Nutrient Requirements for Dairy Cattle

• Energy Requirements

  Lactating cows have varying energy needs based on milk production, reproductive requirements, and growth. Energy from carbohydrates is crucial for supporting these functions.

• Protein and Fat Needs

  Protein requirements are linked to milk yield, while essential fatty acids are synthesized in the rumen. Fat content in feed can impact milk production but should be balanced to avoid excess costs.

• Mineral Supplementation

  Dairy rations typically provide sufficient minerals, but calcium, phosphorus, sodium, cobalt, and iodine may need supplementation to meet cow's nutritional needs.

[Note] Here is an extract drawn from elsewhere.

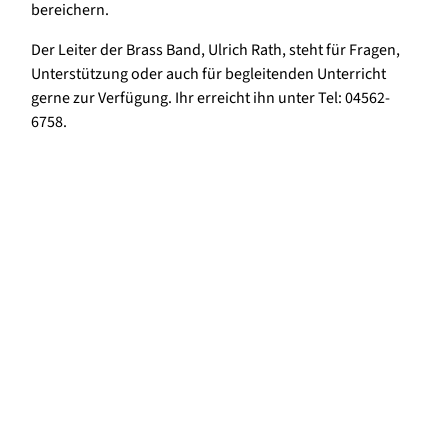
bereichern.
Der Leiter der Brass Band, Ulrich Rath, steht für Fragen,
Unterstützung oder auch für begleitenden Unterricht
gerne zur Verfügung. Ihr erreicht ihn unter Tel: 04562-
6758.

Dairy Cattle Nutrition Overview

• Calcium and Phosphorus Ratio: The ratio of calcium to phosphorus in a cow's diet during the dry period is crucial. A wide calcium-to-phosphorus ratio can lead to an increased risk of milk fever. It is recommended that the calcium-to-phosphorus ratio in the dry period ration should be around 2:1.
• Sodium Requirements: Cows require 0.9g of sodium chloride per 100 pounds of body weight for daily maintenance. The sodium chloride needed for milk production is approximately 0.7 to 0.8 grams per pound of milk. It is suggested to add 1% salt to concentrate feed due to the universal lack of salt in farm rations.
• Iodine Importance: Iodine is essential for cows, especially during pregnancy and lactation. Iodine deficiency can lead to goitre in cows. Feeding cows iodized salt is recommended in areas prone to goitre.
• Cobalt and Vitamin Requirements: Cobalt is crucial for ruminants as it becomes part of vitamin B12, synthesized by rumen bacteria. The optimal quantity of cobalt required is 0.03 to 0.05 milligrams per pound of dry matter of feed. Vitamins, especially B vitamins and Vitamin K, are synthesized by microorganisms in the rumen.
• Vitamin A, D, E, and Fat Content: Vitamin A deficiency can occur in cattle fed poor-quality forage. Vitamin D is essential for various functions including calcium absorption. Vitamin E helps reduce oxidized flavor in milk. Fat content in feed affects milk production primarily through its energy value.
• Proteins and Non-Fat Solids: The protein and non-fat solids composition of milk can be slightly altered. Changes in protein content affect non-fat solids composition significantly. Mineral and lactose contents in milk are relatively stable.
• Mineral and Vitamin Content in Milk: The mineral content of milk remains stable, with major elements like calcium, phosphorus, chloride, and sodium unaffected by changes in feed. Vitamin levels in milk can be influenced by feed composition.
• Hormones and Milk Production: Thyroxine and growth hormones have been used to increase milk production, but they come with challenges and costs. Thyroxine can boost milk production temporarily, while growth hormones can enhance yield but may not be economically viable for commercial use.